A professor in the Department of Entomology, Douglas focuses on insect microbiomes. Her research using Drosophila fruit flies as a biomedical model for human health shows how different organisms of the gut microbiome can promote animal nutrition and protect against obesity. She is also developing strategies to specifically target organisms of the microbiome required by insect pests that devastate crops by direct damage and transmission of plant diseases.
Brito, assistant professor and Mong Family Sesquicentennial Faculty Fellow in Biomedical Engineering, studies opportunities to manipulate the microbiome for improving human health.
“We know relatively little about what factors impact which organisms take residence in each person's body and how stable these organisms are,” Brito said. “If we could understand this and manipulate this, it opens doors for a new class of live bacterial therapeutics.”
Brito envisions microbial therapeutics addressing common health problems in industrialized nations while also helping solve global issues such as malnutrition and the prevention of infectious disease.
Microbiome science has received added attention in recent years as advances have revealed the extent to which microbial interactions impact human lives.
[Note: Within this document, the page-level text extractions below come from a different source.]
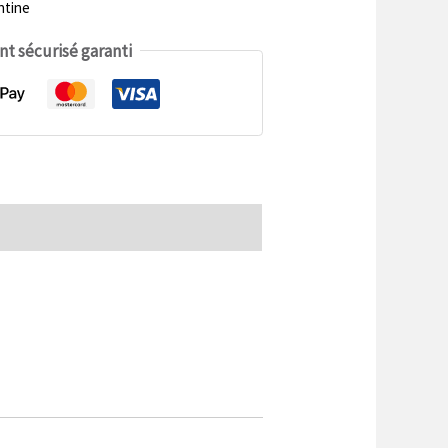
ntine
t sécurisé garanti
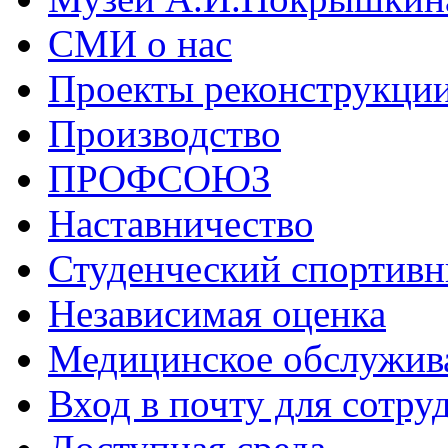
СМИ о нас
Проекты реконструкци
Производство
ПРОФСОЮЗ
Наставничество
Студенческий спортивн
Независимая оценка
Медицинское обслужив
Вход в почту для сотру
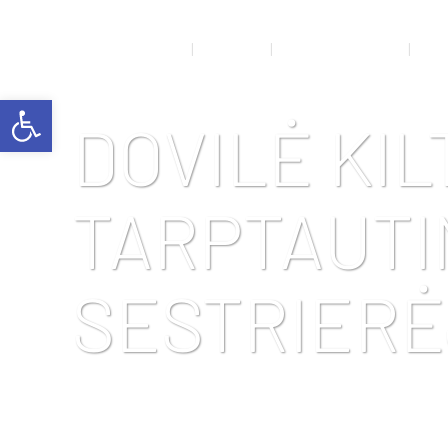
NAUJIENOS
APIE MUS
RENGINIŲ GALERIJA
SPO
Open toolbar
DOVILĖ KIL
TARPTAUTI
SESTRIER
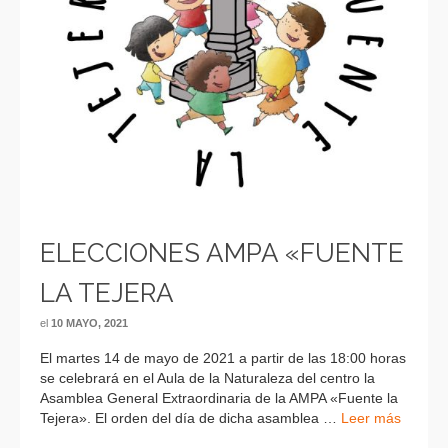
ELECCIONES AMPA «FUENTE
LA TEJERA
el
10 MAYO, 2021
El martes 14 de mayo de 2021 a partir de las 18:00 horas
se celebrará en el Aula de la Naturaleza del centro la
Asamblea General Extraordinaria de la AMPA «Fuente la
Tejera». El orden del día de dicha asamblea …
Leer más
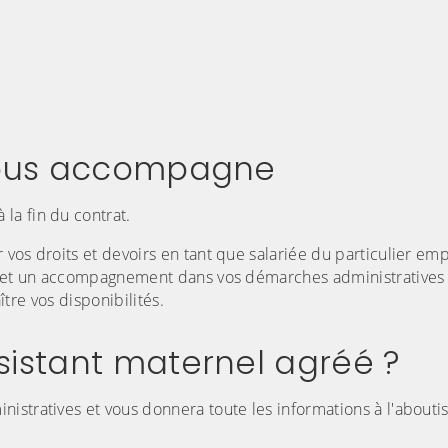
 vous accompagne
la fin du contrat.
vos droits et devoirs en tant que salariée du particulier em
on et un accompagnement dans vos démarches administratives 
ître vos disponibilités.
sistant maternel agréé ?
istratives et vous donnera toute les informations à l'about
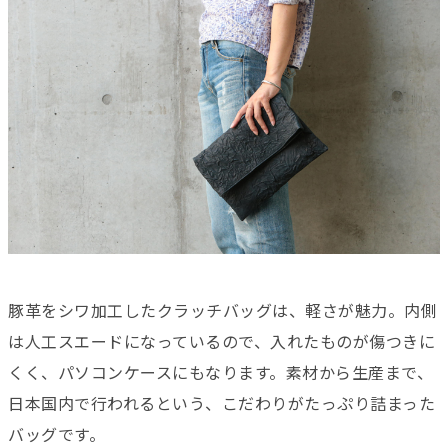
豚革をシワ加工したクラッチバッグは、軽さが魅力。内側
は人工スエードになっているので、入れたものが傷つきに
くく、パソコンケースにもなります。素材から生産まで、
日本国内で行われるという、こだわりがたっぷり詰まった
バッグです。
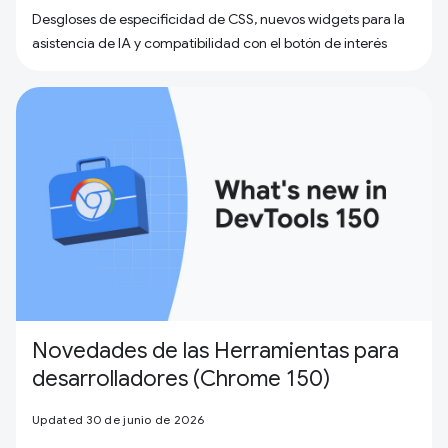
Desgloses de especificidad de CSS, nuevos widgets para la
asistencia de IA y compatibilidad con el botón de interés
Novedades de las Herramientas para
desarrolladores (Chrome 150)
Updated 30 de junio de 2026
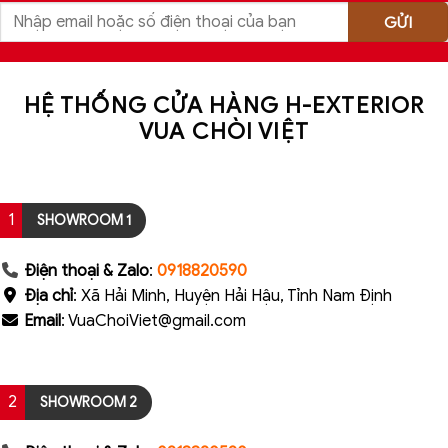
HỆ THỐNG CỬA HÀNG H-EXTERIOR
VUA CHÒI VIỆT
1
SHOWROOM 1
Điện thoại & Zalo
:
0918820590
Địa chỉ
: Xã Hải Minh, Huyện Hải Hậu, Tỉnh Nam Định
Email
: VuaChoiViet@gmail.com
2
SHOWROOM 2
President Barack Obama launched the National Microbiome Initiative in May 2016, and leading universities like Cornell are studying the ways microbes are essential to the many processes critical to the environment, agriculture and human health.
The IdeasLab session on microbiome science will be moderated by Susan Goldberg, editor of National Geographic. Each Cornell scientist will also host smaller, individual sessions. The WEF records each session and places them online. Previous WEF presentations – including those given by SIPS Professor Harold van Es and Joshua Woodard of the Charles H. Dyson School of Applied Economics and Management – can be found on their YouTube channel.
Melanie Cordova is communications coordinator for the College of Agriculture and Life Sciences.